*** Provided entries Section Begins ***

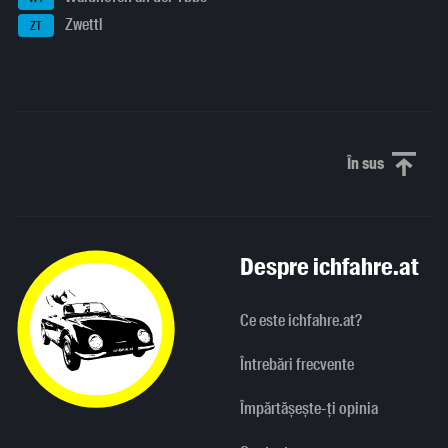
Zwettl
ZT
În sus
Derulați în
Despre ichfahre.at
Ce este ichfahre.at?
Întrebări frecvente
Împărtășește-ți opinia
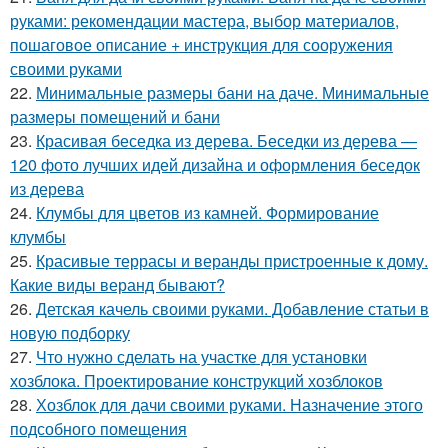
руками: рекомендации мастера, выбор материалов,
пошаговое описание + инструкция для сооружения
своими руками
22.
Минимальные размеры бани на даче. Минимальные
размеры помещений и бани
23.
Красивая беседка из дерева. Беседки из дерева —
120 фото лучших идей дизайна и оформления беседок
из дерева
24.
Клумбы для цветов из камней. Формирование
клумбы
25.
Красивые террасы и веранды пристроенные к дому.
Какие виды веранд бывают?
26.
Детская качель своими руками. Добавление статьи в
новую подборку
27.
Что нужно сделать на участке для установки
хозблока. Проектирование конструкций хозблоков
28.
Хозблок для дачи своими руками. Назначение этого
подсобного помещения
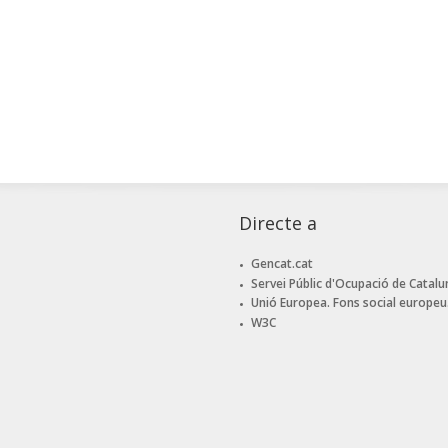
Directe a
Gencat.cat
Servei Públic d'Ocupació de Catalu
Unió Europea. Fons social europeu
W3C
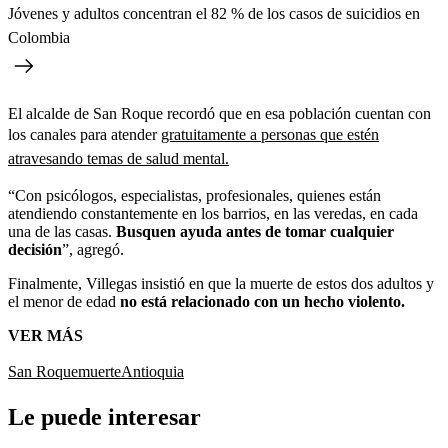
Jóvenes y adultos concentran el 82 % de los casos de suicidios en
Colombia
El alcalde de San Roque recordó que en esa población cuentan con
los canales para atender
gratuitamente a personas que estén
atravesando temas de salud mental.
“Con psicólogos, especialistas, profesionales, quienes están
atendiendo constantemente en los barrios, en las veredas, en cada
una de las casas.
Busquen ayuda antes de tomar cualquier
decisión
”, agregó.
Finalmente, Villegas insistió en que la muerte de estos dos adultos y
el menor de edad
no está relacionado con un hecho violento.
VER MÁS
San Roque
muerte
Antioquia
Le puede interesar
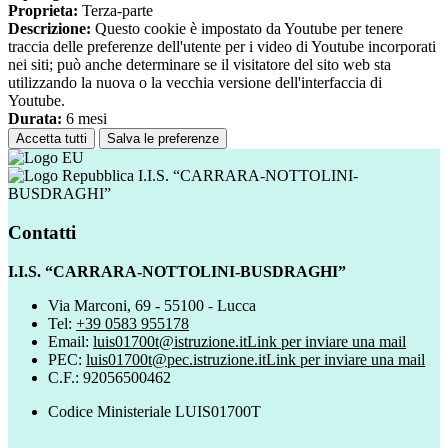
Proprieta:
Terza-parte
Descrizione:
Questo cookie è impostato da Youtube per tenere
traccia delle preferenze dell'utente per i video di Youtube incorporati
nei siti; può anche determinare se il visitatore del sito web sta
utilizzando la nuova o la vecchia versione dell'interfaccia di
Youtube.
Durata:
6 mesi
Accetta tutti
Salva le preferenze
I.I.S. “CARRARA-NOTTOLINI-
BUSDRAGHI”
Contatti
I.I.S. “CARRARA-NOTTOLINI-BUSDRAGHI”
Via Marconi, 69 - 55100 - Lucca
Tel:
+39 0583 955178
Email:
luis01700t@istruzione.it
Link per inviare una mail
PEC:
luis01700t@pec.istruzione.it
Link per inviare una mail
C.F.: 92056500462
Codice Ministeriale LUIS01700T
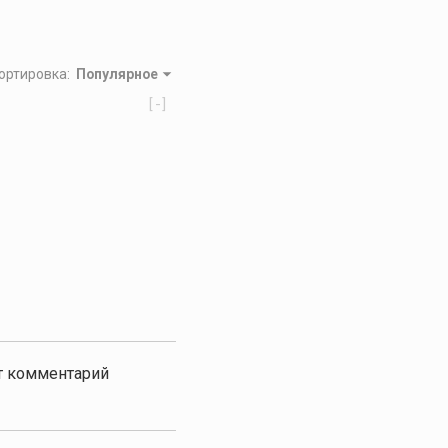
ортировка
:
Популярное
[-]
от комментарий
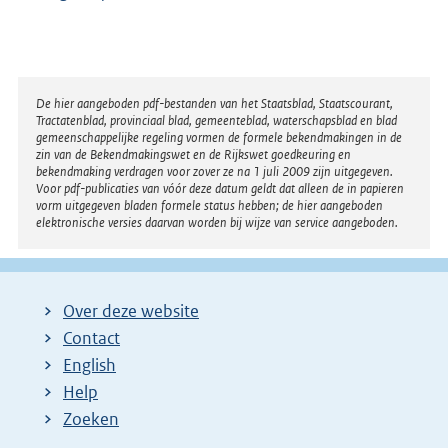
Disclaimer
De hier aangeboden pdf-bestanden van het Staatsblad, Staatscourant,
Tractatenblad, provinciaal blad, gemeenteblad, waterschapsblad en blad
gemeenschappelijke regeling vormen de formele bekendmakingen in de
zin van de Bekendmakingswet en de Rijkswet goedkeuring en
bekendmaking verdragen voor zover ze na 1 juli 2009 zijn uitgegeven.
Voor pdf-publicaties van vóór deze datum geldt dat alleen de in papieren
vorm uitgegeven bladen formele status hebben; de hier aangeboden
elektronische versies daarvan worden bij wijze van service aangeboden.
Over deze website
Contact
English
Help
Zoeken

*** Provided entries Section Ends ***

*Problem to solve*:
Only the lines above starting with the line with "atendiendo constantemente en" and going on through the line with "gemeenschappelijke regeling vormen" belong in the answer; repeat them exactly, minus any picture.

*Finished task*:
atendiendo constantemente en los barrios, en las veredas, en cada
una de las casas.
Busquen ayuda antes de tomar cualquier
decisión
”, agregó.
Finalmente, Villegas insistió en que la muerte de estos dos adultos y
el menor de edad
no está relacionado con un hecho violento.
VER MÁS
San Roque
muerte
Antioquia
Le puede interesar
Proprieta:
Terza-parte
Descrizione:
Questo cookie è impostato da Youtube per tenere
traccia delle preferenze dell'utente per i video di Youtube incorporati
nei siti; può anche determinare se il visitatore del sito web sta
utilizzando la nuova o la vecchia versione dell'interfaccia di
Youtube.
Durata:
6 mesi
Accetta tutti
Salva le preferenze
I.I.S. “CARRARA-NOTTOLINI-
BUSDRAGHI”
Contatti
I.I.S. “CARRARA-NOTTOLINI-BUSDRAGHI”
Via Marconi, 69 - 55100 - Lucca
Tel:
+39 0583 955178
Email:
luis01700t@istruzione.it
Link per inviare una mail
PEC:
luis01700t@pec.istruzione.it
Link per inviare una mail
C.F.: 92056500462
Codice Ministeriale LUIS01700T
ортировка
:
Популярное
[-]
от комментарий
Disclaimer
De hier aangeboden pdf-bestanden van het Staatsblad, Staatscourant,
Tractatenblad, provinciaal blad, gemeenteblad, waterschapsblad en blad
gemeenschappelijke regeling vormen de formele bekendmakingen in de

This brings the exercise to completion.